Make police widow pension rules fair
3 min read
Conservative MP, Richard Graham, calls for fairer pensions entitlements for police widows and widowers.
Like every MP I’ve been lobbied by my local Police Federation on many things since 2010. I haven’t agreed with them often. But this week I have a debate on an issue where I do agree with a campaign led by police widow Cathryn Hall and supported by the Fed.
Her campaign is primarily an issue of fairness. Before 2006, police widows, widowers or surviving civil partners would automatically lose their pension if they remarried or lived with a new partner. This effectively compelled them and their dependents to choose between future financial security, but loneliness at home, or the opportunity for happiness if they wish to marry or cohabit, but with the financial loss and security that the pension provides. But society and our perception of fairness moved on and the new scheme in 2006 recognised this.
All new recruits since 2006 and anyone who transferred to the new scheme now knows that should the worst happen their loved ones will receive their pension for life, irrespective of whether the survivor remarries or forms a new partnership and it applies to unmarried but cohabiting partners too.

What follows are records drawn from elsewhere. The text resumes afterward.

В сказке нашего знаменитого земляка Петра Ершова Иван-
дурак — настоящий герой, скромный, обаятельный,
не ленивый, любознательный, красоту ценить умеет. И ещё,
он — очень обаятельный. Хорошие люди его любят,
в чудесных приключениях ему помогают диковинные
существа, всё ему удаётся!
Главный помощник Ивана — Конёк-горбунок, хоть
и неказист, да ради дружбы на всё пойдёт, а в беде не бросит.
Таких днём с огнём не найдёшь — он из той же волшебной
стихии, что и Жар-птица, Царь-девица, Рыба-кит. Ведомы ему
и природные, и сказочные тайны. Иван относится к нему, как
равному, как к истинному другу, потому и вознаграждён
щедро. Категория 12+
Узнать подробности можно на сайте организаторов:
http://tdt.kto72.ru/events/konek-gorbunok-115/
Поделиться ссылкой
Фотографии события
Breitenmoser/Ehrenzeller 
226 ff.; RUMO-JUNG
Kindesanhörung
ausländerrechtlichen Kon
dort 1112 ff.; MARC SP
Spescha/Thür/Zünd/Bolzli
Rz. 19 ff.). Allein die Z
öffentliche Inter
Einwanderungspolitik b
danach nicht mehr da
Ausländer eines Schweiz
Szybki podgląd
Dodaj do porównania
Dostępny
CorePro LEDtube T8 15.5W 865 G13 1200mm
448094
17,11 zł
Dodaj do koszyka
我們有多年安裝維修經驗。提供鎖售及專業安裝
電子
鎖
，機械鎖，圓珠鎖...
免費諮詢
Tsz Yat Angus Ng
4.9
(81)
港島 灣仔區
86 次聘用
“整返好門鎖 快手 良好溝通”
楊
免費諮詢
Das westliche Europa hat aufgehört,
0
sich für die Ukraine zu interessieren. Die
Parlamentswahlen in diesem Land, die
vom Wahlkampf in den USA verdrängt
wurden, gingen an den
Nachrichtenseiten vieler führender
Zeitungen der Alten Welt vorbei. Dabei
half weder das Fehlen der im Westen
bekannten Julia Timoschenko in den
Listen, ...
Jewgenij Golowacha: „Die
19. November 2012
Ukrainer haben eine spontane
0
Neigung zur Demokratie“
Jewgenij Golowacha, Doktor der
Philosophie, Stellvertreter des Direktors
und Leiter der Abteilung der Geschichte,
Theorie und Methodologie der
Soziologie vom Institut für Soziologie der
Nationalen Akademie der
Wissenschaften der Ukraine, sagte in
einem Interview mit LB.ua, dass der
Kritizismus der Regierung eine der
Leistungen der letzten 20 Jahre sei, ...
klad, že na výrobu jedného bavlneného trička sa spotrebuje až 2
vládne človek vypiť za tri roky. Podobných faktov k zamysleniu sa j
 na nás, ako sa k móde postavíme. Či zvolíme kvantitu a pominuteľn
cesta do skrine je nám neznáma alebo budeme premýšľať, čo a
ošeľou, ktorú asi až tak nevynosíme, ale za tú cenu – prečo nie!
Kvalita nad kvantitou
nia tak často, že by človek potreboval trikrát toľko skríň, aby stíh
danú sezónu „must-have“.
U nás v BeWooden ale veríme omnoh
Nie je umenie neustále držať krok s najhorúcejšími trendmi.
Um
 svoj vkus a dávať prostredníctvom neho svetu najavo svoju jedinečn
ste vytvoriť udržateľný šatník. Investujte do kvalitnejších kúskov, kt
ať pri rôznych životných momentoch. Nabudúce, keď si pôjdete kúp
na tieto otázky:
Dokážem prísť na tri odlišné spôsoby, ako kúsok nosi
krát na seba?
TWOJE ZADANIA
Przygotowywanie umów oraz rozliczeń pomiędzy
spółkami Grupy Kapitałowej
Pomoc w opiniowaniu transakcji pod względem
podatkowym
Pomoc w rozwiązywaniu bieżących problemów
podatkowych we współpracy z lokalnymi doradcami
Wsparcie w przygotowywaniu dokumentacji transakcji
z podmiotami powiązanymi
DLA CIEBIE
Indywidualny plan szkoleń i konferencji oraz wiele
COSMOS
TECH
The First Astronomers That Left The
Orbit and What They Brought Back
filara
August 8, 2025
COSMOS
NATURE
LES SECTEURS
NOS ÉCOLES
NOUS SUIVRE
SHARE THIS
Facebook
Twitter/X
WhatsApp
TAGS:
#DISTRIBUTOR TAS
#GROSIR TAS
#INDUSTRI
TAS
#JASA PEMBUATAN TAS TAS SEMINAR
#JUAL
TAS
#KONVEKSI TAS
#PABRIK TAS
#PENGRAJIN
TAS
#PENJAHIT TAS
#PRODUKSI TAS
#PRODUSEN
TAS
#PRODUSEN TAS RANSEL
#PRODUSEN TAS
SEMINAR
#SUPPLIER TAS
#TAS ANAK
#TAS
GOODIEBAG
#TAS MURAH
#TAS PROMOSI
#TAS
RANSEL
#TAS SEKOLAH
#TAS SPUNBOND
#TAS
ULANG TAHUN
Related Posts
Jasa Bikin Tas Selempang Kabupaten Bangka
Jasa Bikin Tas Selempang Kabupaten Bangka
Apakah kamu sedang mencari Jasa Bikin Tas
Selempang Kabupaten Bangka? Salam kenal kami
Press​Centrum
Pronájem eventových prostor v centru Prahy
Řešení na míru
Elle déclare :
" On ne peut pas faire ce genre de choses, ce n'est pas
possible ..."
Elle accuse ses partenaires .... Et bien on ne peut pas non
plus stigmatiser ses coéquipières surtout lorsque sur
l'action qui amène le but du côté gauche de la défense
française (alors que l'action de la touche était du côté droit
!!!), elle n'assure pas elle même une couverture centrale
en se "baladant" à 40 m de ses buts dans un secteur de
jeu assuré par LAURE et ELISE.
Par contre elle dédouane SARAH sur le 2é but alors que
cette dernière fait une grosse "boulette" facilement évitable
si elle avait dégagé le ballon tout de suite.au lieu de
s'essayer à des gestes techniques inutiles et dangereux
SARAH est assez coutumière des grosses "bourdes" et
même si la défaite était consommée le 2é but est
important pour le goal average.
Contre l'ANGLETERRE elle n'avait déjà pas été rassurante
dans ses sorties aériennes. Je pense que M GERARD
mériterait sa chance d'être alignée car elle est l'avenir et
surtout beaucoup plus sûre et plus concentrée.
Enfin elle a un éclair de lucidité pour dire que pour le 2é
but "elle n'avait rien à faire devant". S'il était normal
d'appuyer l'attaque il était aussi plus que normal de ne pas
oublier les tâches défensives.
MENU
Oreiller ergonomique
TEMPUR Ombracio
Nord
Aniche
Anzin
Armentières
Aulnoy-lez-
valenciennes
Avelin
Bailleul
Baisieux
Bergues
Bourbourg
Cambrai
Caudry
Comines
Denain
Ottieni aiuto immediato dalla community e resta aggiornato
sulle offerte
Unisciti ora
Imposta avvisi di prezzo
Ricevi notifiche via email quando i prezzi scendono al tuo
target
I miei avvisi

But the new regulations did not apply retrospectively to those who had either left the service before 2006 or had died before that date. All those not able to benefit from the regulation change were effectively prevented from re-marrying or obtaining a real family life. The idea of not doing so because of financial incentives must be wrong. The commitment of marriage has enough obstacles without adding a financial penalty to them. For those, like Cathryn Hall, who have remarried the financial disadvantage relative to later widows and widowers must be frustrating.
Last November a very similar rule was amended so that from April this year all widows and widowers of our Armed Forces could remarry or live with a new partner without losing their pension. A precedent has (in my view rightly) been set for further change.
For what is true for soldiers, sailors and airmen and women is also true for our Police. Having to deal with the consequences of a husband or wife killed in the course of duty is no less ghastly because it was on the streets of one of our cities rather than a dusty path in Helmand Province.
So my debate Wednesday calls for the Police Minister to consider the case: to acknowledge the case of fairness for this small group who didn’t benefit from the 2006 change and the precedent of our Armed Forces widows and widowers. The opportunity for the government is to allow this relatively small group to keep their pension regardless of whether they re-marry or not, is a good one. Treating the widows and widowers of ALL those who are killed in uniformed service generously, without caveats, is surely the right thing to do – and this government has a good track record of supporting good causes.
The Police Federation has commented on this article, welcoming today’s debate and saying the current situation is “morally wrong, grossly unfair and this needs to be put right.”